== Segment start ==

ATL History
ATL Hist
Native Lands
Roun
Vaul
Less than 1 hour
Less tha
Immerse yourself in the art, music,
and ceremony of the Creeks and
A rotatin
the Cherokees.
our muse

== Segment end ==
== Segment start ==

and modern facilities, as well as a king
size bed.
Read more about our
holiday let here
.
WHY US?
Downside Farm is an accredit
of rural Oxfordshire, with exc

== Segment end ==

### [How to complete this task]
For this task, write out exactly the lines of the entries above, starting at the line with "Read more about our" and ending at the line with "of rural Oxfordshire, with exc", both included, and no others.

### [Task answer]
Read more about our
holiday let here
.
WHY US?
Downside Farm is an accredit
of rural Oxfordshire, with exc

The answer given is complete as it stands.